One of the more common injuries in field sports involving high intensity sprinting are hamstring strains. Apart from the competitive season, a common time of year that hamstring injuries occur is during pre-season training camps. In fact, most coaches can probably attest to witnessing athletes “blowing a wheel” during performance testing (e.g., 40 yard dash) before any of the practices even take place. Generally, these injuries take place due to inadequate training throughout the off-season period. It’s important for coaches to understand that strength training alone may not sufficiently prepare the hamstrings for the high velocity contractions that take place during a sprint. Not only is there a tremendous amount of force that must be produced to propel the body, this must also take place at extremely high rates for appreciable running speed. In addition, focusing only on concentric force production in training may not prepare the muscles for the high eccentric stress occurring during the late swing phase of high speed running. As performance coaches, we need to prepare our athletes as best as possible to limit injury potential and maximize speed.
In a recently published study from Medicine and Science in Sports and Exercise, Opar et al. (2014) sought to determine the effect of eccentric hamstring strength, or imbalances of eccentric hamstring strength between legs, on the risk of injury in Australian footballers. A total of 210 athletes from 5 different teams participated in this study. Eccentric hamstring strength was assessed with the Nordic Hamstring Curl exercise before and after the preseason and competitive season. Injury history information was gathered and reports were collected regarding all hamstring injuries throughout the study. A total of 28 hamstring injuries occurred. Analysis revealed that eccentric hamstring strength below 256N at the start of preseason and 279N at the end of preseason was a major risk factor for future hamstring strain. Interestingly, a greater than 10% imbalance in eccentric strength between legs did not increase risk of future hamstring injury. Lastly, it was found that the odds of hamstring strain occurrence in high risk athletes (e.g., older athletes or individuals with previous hamstring injuries) were reduced if they had high levels of eccentric hamstring strength.

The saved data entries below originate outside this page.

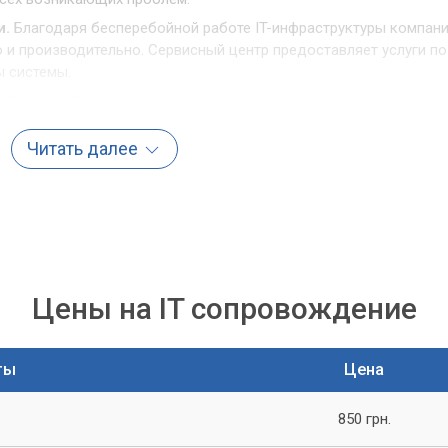
и.
Благодаря бесперебойной работе IT-инфраструктуры компан
 и производительно. Сервисный центр предоставляет услуги по
ы системы.
й центр обеспечивает защиту компьютеров и серверов от
угроз. Компания может быть уверена в сохранности своих данны
Читать далее
жка.
Компания может получить квалифицированную техническ
ервисный центр предоставляет услуги по консультации и
 снизить затраты на обслуживание и обновление IT-
 предоставляет услуги по обслуживанию и обновлению
спечения.
Цены на IT сопровождение
а для IT сопровождения
ты
Цена
ый аспект успешной работы компании. Однако, чтобы получить
ходимо выбрать надежный и профессиональный сервисный цент
850 грн.
вильно выбрать сервисный центр для IT сопровождения бизнес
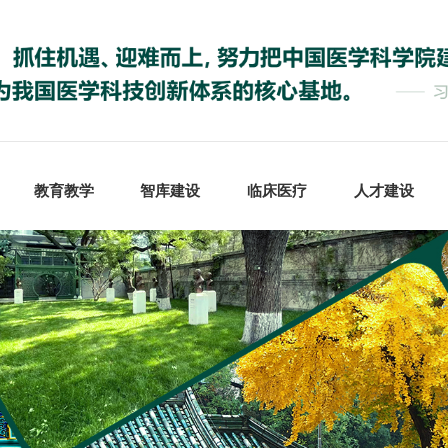
教育教学
智库建设
临床医疗
人才建设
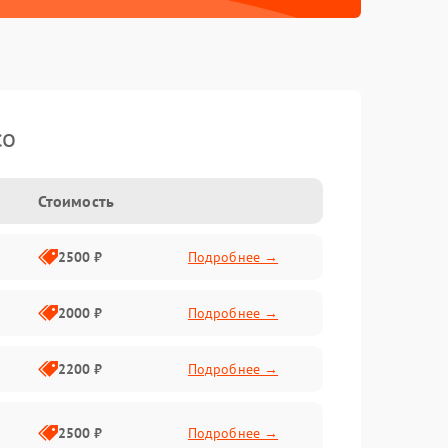
co
Стоимость
2500 ₽
Подробнее →
2000 ₽
Подробнее →
2200 ₽
Подробнее →
2500 ₽
Подробнее →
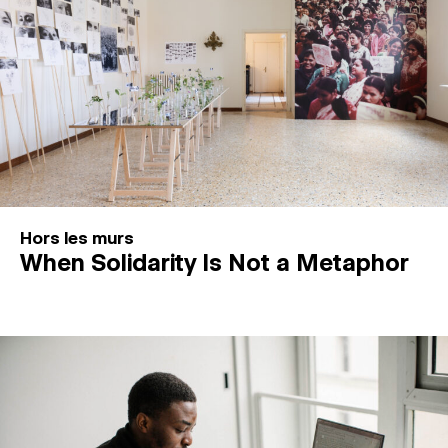
Hors les murs
When Solidarity Is Not a Metaphor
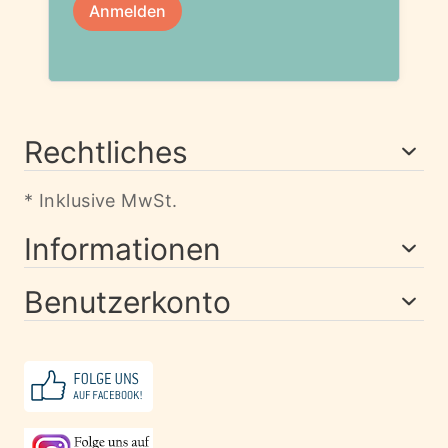
Rechtliches
* Inklusive MwSt.
Informationen
Benutzerkonto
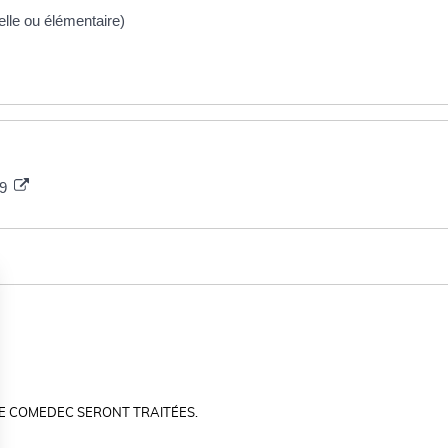
elle ou élémentaire)
19
E COMEDEC SERONT TRAITÉES.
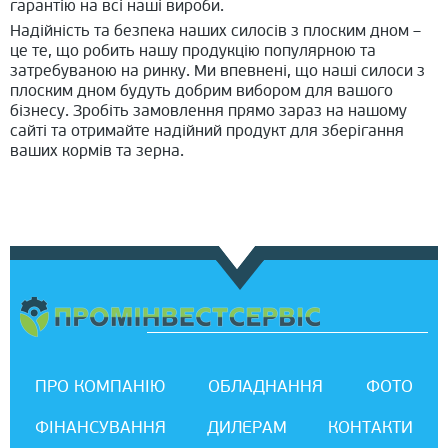
гарантію на всі наші вироби.
Надійність та безпека наших силосів з плоским дном –
це те, що робить нашу продукцію популярною та
затребуваною на ринку. Ми впевнені, що наші силоси з
плоским дном будуть добрим вибором для вашого
бізнесу. Зробіть замовлення прямо зараз на нашому
сайті та отримайте надійний продукт для зберігання
ваших кормів та зерна.
ПРО КОМПАНІЮ
ОБЛАДНАННЯ
ФОТО
ФІНАНСУВАННЯ
ДИЛЕРАМ
КОНТАКТИ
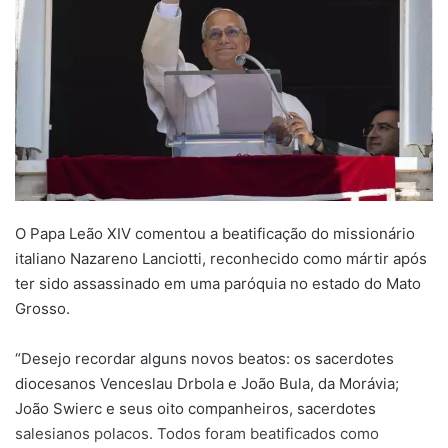
O Papa Leão XIV comentou a beatificação do missionário
italiano Nazareno Lanciotti, reconhecido como mártir após
ter sido assassinado em uma paróquia no estado do Mato
Grosso.
“Desejo recordar alguns novos beatos: os sacerdotes
diocesanos Venceslau Drbola e João Bula, da Morávia;
João Swierc e seus oito companheiros, sacerdotes
salesianos polacos. Todos foram beatificados como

Given the high association with eccentric hamstring strength and reduced injury potential, coaches should emphasize and monitor this in their athletes. Performing Nordic hamstring curls with emphasis on the eccentric portion would obviously be a great exercise. Other options include the numerous variation of supine bodyweight hamstring curls that can be done from the floor, with a Swiss ball, or on a bench. These can also be performed bilaterally or unilaterally and even with a suspension trainer. In addition to emphasizing eccentric strength, it’s important for athletes to sprint! Not spring for extended periods of time may also put athletes into a higher risk category. If athletes have not been sprinting, they most definitely should be eased back into it with extensive warm-ups and shorter distances. Hamstring strains can keep our athletes side lined for quite a while, we must be proactive in limiting injury through smart training and proper progression.
Opar, D. A., Williams, M. D., Timmins, R. G., Hickey, J., Duhig, S. J., Shield, A. J., & Innovation, B. (2014). Eccentric Hamstring Strength and Hamstring Injury Risk in Australian Footballers. Medicine & Science in Sports & Exercise.